Cannot Adjust "GPU Weights" via API

altoiddealer commented 2 months ago

Edit

The solution (currently) is to use /sdapi/v1/options endpoint as mentioned in this comment below

Also:

seems like GPU Weights (MB) = ALL VRAM - forge_inference_memory

I noticed that almost all "Options" are now available via API - see screenshot below.

I am making successful API calls for Flux generation.

However, I am getting flooded with the "[Low GPU VRAM Warning]" - which is not happening when I generate via the UI.

I've scanned through all the available Options and txt2img payload params, and do not see the parameter that applies the "GPU Weights". The closest one I see is forge_inference_memory but this seems to be different? After playing around with this I can't seem to resolve the debug flood.

Screenshot showing some Options for override_settings via API call:

Screenshot 2024-09-23 140050

Screenshot 2024-09-23 140402

altoiddealer commented 2 months ago

Actually, I think I was hallucinating the forge_additional_modules working via override_settings.

It's not.

But the modules are setting when posting to the /sdapi/v1/options endpoint

altoiddealer commented 2 months ago

One other oddity I am going to lump in with this issue.

If I include a list of forge_additional_modules when using the /sdapi/v1/options endpoint, I get a Cuda OOM on the next API generation.

If I include an empty list for forge_additional_modules when using the /sdapi/v1/options endpoint... but then select the same modules in the UI one by one - I do NOT get Cuda OOM on the next API generation. (But I do experience the Issue in OP).

Tengyang-Chen commented 2 months ago

seems like GPU Weights (MB) = ALL VRAM - forge_inference_memory

altoiddealer commented 2 months ago

seems like GPU Weights (MB) = ALL VRAM - forge_inference_memory

Thanks!
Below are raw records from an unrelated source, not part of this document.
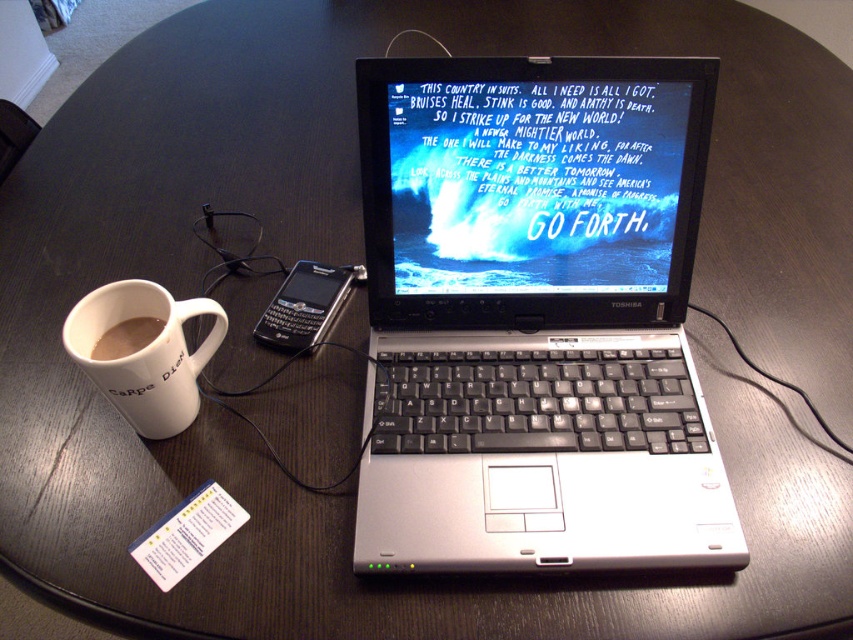 You are organizing your desk and need to place both the white ceramic mug at left and the black plastic smartphone at center into a drawer. The drawer has a width of 15 cm. If the mug is wider than the smartphone, can both items fit side by side in the drawer?

The white ceramic mug at left is wider than the black plastic smartphone at center. Since the mug is wider, if the combined width of both items exceeds 15 cm, they might not fit. However, without exact measurements, it is uncertain. Please check their total width.

You are organizing a coffee station and have two mugs, the white ceramic mug at left and the brown matte mug at left. Which one is taller?

The white ceramic mug at left is much taller than the brown matte mug at left. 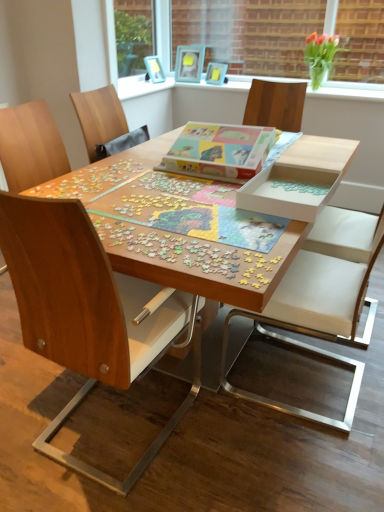 At what (x,y) coordinates should I click in order to perform the action: click on free point above wooden puzzle pieces at center, which is the second jigsaw puzzle from top to bottom (from a real-world perspective). Please return your answer as a coordinate pair (x, y). The image size is (384, 512). Looking at the image, I should click on (192, 200). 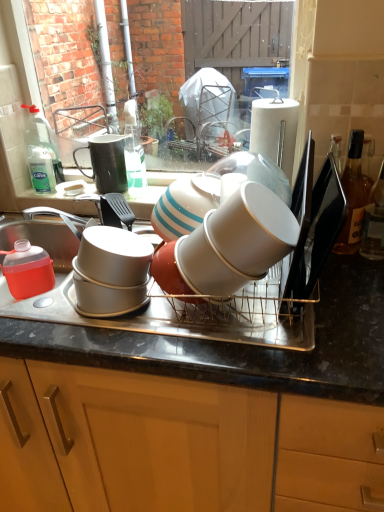 Question: Considering the positions of translucent plastic jug at left, the fourth tableware from the right, and metallic gray tray at center in the image, is translucent plastic jug at left, the fourth tableware from the right, taller or shorter than metallic gray tray at center?

Choices:
 (A) short
 (B) tall

Answer: (A)

Question: In terms of size, does translucent plastic jug at left, marked as the third tableware in a front-to-back arrangement, appear bigger or smaller than metallic gray tray at center?

Choices:
 (A) small
 (B) big

Answer: (A)

Question: Which of these objects is positioned closest to the metallic gray bowls at left?

Choices:
 (A) matte black mug at upper center, which ranks as the 1th tableware in back-to-front order
 (B) translucent glass bottle at right, acting as the 1th bottle starting from the right
 (C) white glossy cup at center, the 4th tableware from the back
 (D) brown glass bottle at right, which ranks as the 1th bottle in left-to-right order
 (E) white glossy cup at center, the 2th tableware from the right

Answer: (A)

Question: Estimate the real-world distances between objects in this image. Which object is farther from the translucent glass bottle at right, acting as the 1th bottle starting from the right?

Choices:
 (A) white glossy cup at center, which is counted as the 4th tableware, starting from the left
 (B) white glossy cup at center, the 3th tableware in the back-to-front sequence
 (C) brown glass bottle at right, positioned as the second bottle in right-to-left order
 (D) metallic gray bowls at left
 (E) matte black mug at upper center, which ranks as the 1th tableware in back-to-front order

Answer: (E) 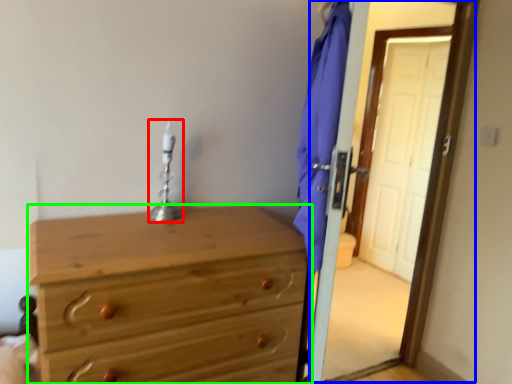 Question: Estimate the real-world distances between objects in this image. Which object is closer to table lamp (highlighted by a red box), screen door (highlighted by a blue box) or chest of drawers (highlighted by a green box)?

Choices:
 (A) screen door
 (B) chest of drawers

Answer: (B) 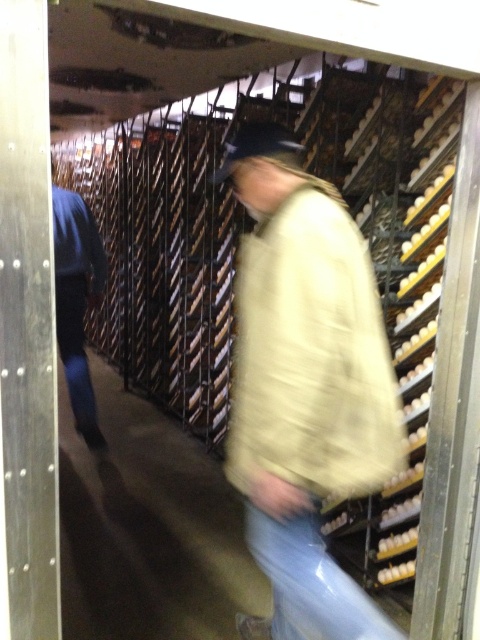 Question: Among these points, which one is nearest to the camera?

Choices:
 (A) (62, 326)
 (B) (345, 310)

Answer: (B)

Question: Is beige woolen jacket at center in front of blue denim jeans at left?

Choices:
 (A) no
 (B) yes

Answer: (B)

Question: Which point is closer to the camera?

Choices:
 (A) (60, 244)
 (B) (285, 577)

Answer: (B)

Question: From the image, what is the correct spatial relationship of beige woolen jacket at center in relation to blue denim jeans at left?

Choices:
 (A) above
 (B) below

Answer: (B)

Question: Does beige woolen jacket at center have a greater width compared to blue denim jeans at left?

Choices:
 (A) no
 (B) yes

Answer: (B) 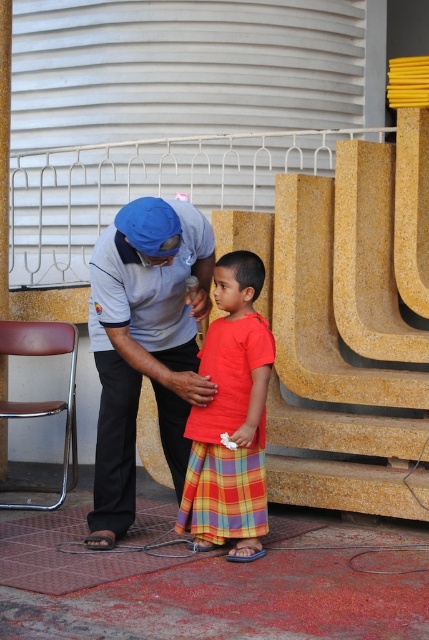 Question: Can you confirm if matte blue cap at center is positioned to the right of red plaid skirt at center?

Choices:
 (A) no
 (B) yes

Answer: (A)

Question: Among these points, which one is farthest from the camera?

Choices:
 (A) (242, 513)
 (B) (96, 484)

Answer: (B)

Question: Which is nearer to the red plaid skirt at center?

Choices:
 (A) plaid cotton kilt at center
 (B) matte blue cap at center

Answer: (A)

Question: Does matte blue cap at center appear under red plaid skirt at center?

Choices:
 (A) no
 (B) yes

Answer: (A)

Question: Does matte blue cap at center appear under red plaid skirt at center?

Choices:
 (A) yes
 (B) no

Answer: (B)

Question: Based on their relative distances, which object is nearer to the matte blue cap at center?

Choices:
 (A) red plaid skirt at center
 (B) plaid cotton kilt at center

Answer: (A) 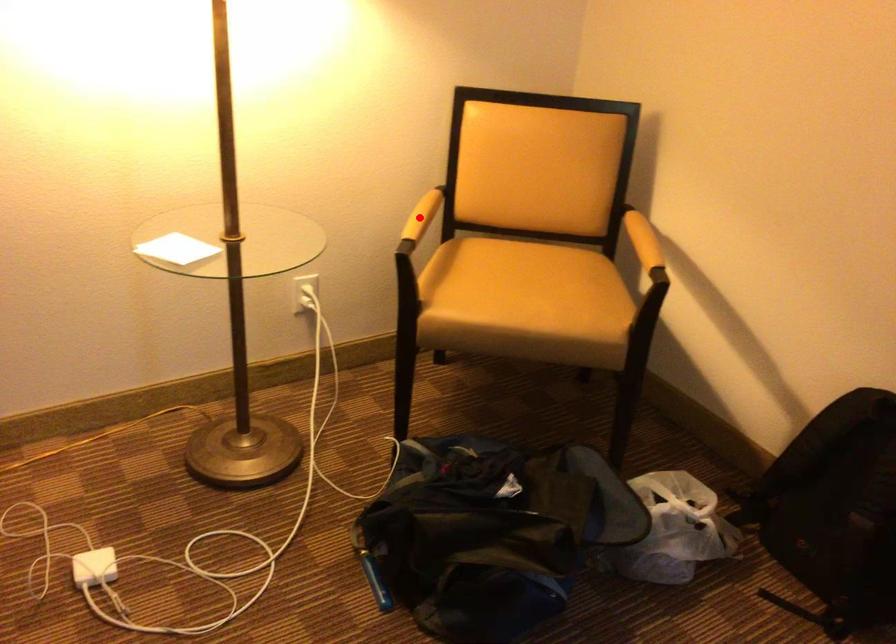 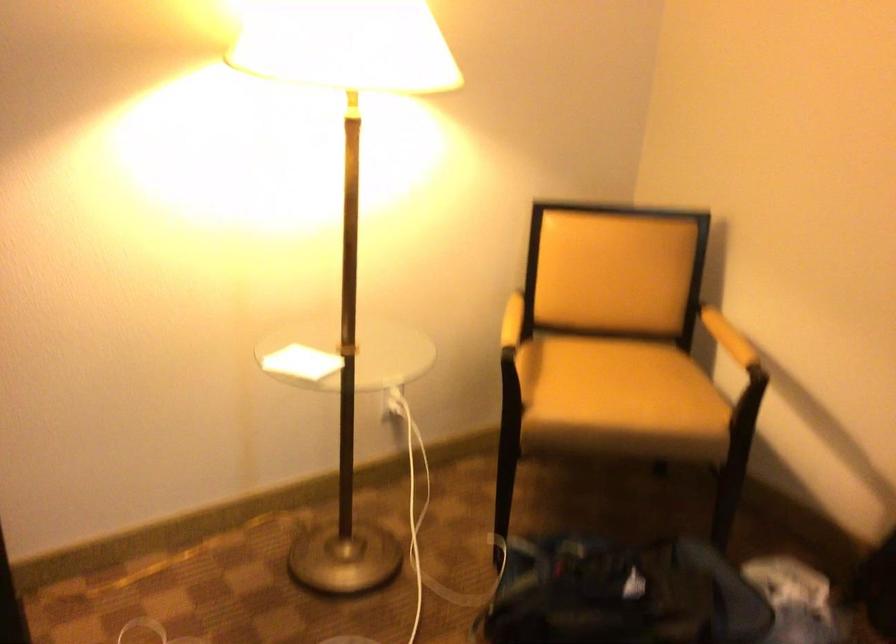 In the second image, find the point that corresponds to the highlighted location in the first image.

(512, 321) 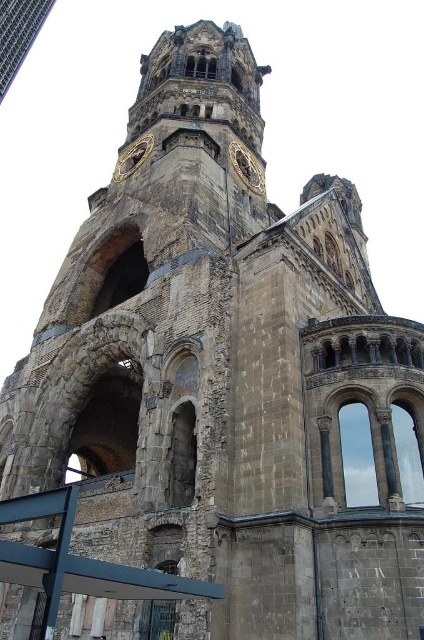 Can you confirm if golden stone clock at upper center is thinner than gold metallic clock at upper center?

Yes.

Consider the image. Which of these two, golden stone clock at upper center or gold metallic clock at upper center, stands shorter?

gold metallic clock at upper center is shorter.

Who is more forward, (259,166) or (136,156)?

Point (136,156) is in front.

Locate an element on the screen. The image size is (424, 640). golden stone clock at upper center is located at coordinates 247,168. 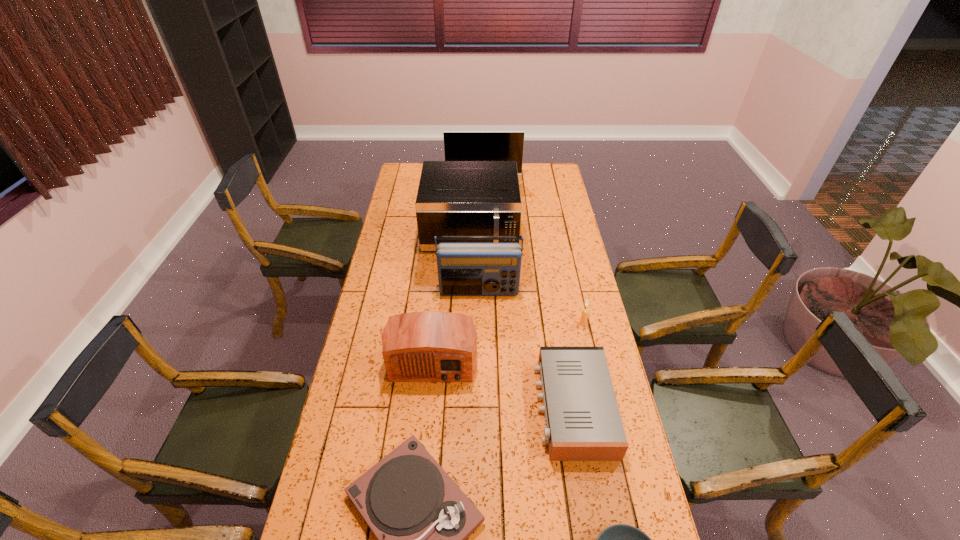 Where is `the closest radio receiver to the phonograph_record`? The image size is (960, 540). the closest radio receiver to the phonograph_record is located at coordinates (583, 423).

Identify the location of vacant space that satisfies the following two spatial constraints: 1. on the front panel of the fifth nearest object; 2. on the right side of the tallest radio receiver. This screenshot has width=960, height=540. (479, 323). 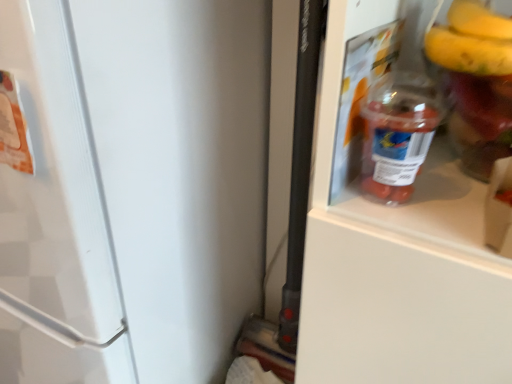 The image size is (512, 384). Identify the location of white matte refrigerator door at right. (181, 169).

What do you see at coordinates (181, 169) in the screenshot? The image size is (512, 384). I see `white matte refrigerator door at right` at bounding box center [181, 169].

This screenshot has height=384, width=512. What do you see at coordinates (401, 115) in the screenshot?
I see `translucent plastic bottle at center` at bounding box center [401, 115].

Find the location of `translucent plastic bottle at center`. translucent plastic bottle at center is located at coordinates (401, 115).

Locate an element on the screen. The image size is (512, 384). white matte refrigerator door at right is located at coordinates (181, 169).

Does white matte refrigerator door at right appear on the left side of translucent plastic bottle at center?

Indeed, white matte refrigerator door at right is positioned on the left side of translucent plastic bottle at center.

Does white matte refrigerator door at right lie in front of translucent plastic bottle at center?

Yes, the depth of white matte refrigerator door at right is less than that of translucent plastic bottle at center.

Which is behind, point (142, 152) or point (413, 31)?

The point (142, 152) is behind.

From the image's perspective, who appears lower, white matte refrigerator door at right or translucent plastic bottle at center?

white matte refrigerator door at right, from the image's perspective.

From a real-world perspective, is white matte refrigerator door at right positioned under translucent plastic bottle at center based on gravity?

Yes.

Can you confirm if white matte refrigerator door at right is thinner than translucent plastic bottle at center?

No.

Who is taller, white matte refrigerator door at right or translucent plastic bottle at center?

With more height is white matte refrigerator door at right.

Can you confirm if white matte refrigerator door at right is bigger than translucent plastic bottle at center?

Yes.

Is white matte refrigerator door at right positioned beyond the bounds of translucent plastic bottle at center?

white matte refrigerator door at right lies outside translucent plastic bottle at center's area.

Are white matte refrigerator door at right and translucent plastic bottle at center far apart?

white matte refrigerator door at right is near translucent plastic bottle at center, not far away.

Is white matte refrigerator door at right facing away from translucent plastic bottle at center?

No, translucent plastic bottle at center is not at the back of white matte refrigerator door at right.

How different are the orientations of white matte refrigerator door at right and translucent plastic bottle at center in degrees?

0.439 degrees.

How much distance is there between white matte refrigerator door at right and translucent plastic bottle at center?

They are 14.04 inches apart.

At what (x,y) coordinates should I click in order to perform the action: click on bottle behind the white matte refrigerator door at right. Please return your answer as a coordinate pair (x, y). The image size is (512, 384). Looking at the image, I should click on (401, 115).

Is translucent plastic bottle at center at the left side of white matte refrigerator door at right?

Incorrect, translucent plastic bottle at center is not on the left side of white matte refrigerator door at right.

Does translucent plastic bottle at center lie in front of white matte refrigerator door at right?

No, translucent plastic bottle at center is further to the viewer.

Which is nearer, [362,171] or [113,52]?

Point [362,171] is closer to the camera than point [113,52].

From the image's perspective, is translucent plastic bottle at center located above or below white matte refrigerator door at right?

From the image's perspective, translucent plastic bottle at center appears above white matte refrigerator door at right.

From a real-world perspective, which is physically below, translucent plastic bottle at center or white matte refrigerator door at right?

From a 3D spatial view, white matte refrigerator door at right is below.

Considering the relative sizes of translucent plastic bottle at center and white matte refrigerator door at right in the image provided, is translucent plastic bottle at center thinner than white matte refrigerator door at right?

Correct, the width of translucent plastic bottle at center is less than that of white matte refrigerator door at right.

Considering the relative sizes of translucent plastic bottle at center and white matte refrigerator door at right in the image provided, is translucent plastic bottle at center taller than white matte refrigerator door at right?

No.

Can you confirm if translucent plastic bottle at center is smaller than white matte refrigerator door at right?

Yes.

Is white matte refrigerator door at right completely or partially inside translucent plastic bottle at center?

That's incorrect, white matte refrigerator door at right is not inside translucent plastic bottle at center.

Are translucent plastic bottle at center and white matte refrigerator door at right making contact?

translucent plastic bottle at center is not next to white matte refrigerator door at right, and they're not touching.

Could you tell me if translucent plastic bottle at center is turned towards white matte refrigerator door at right?

No, translucent plastic bottle at center is not oriented towards white matte refrigerator door at right.

How many degrees apart are the facing directions of translucent plastic bottle at center and white matte refrigerator door at right?

translucent plastic bottle at center and white matte refrigerator door at right are facing 0.439 degrees away from each other.

Locate an element on the screen. door that is below the translucent plastic bottle at center (from the image's perspective) is located at coordinates (181, 169).

The image size is (512, 384). Find the location of `door in front of the translucent plastic bottle at center`. door in front of the translucent plastic bottle at center is located at coordinates (181, 169).

Image resolution: width=512 pixels, height=384 pixels. In order to click on bottle behind the white matte refrigerator door at right in this screenshot , I will do `click(401, 115)`.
When I made this Issue, I thought that override_settings was working via API, but apparently not.

I'll play around with forge_inference_memory tomorrow via the /options/ endpoint and see if I can work it out

Tengyang-Chen commented 2 months ago

seems like GPU Weights (MB) = ALL VRAM - forge_inference_memory

Thanks! When I made this Issue, I thought that override_settings was working via API, but apparently not.

I'll play around with forge_inference_memory tomorrow via the /options/ endpoint and see if I can work it out

FYI, I tested several times and switched between flux and sd. Everything seems to work well via sdapi/v1/options and immediately after, sdapi/v1/txt2img。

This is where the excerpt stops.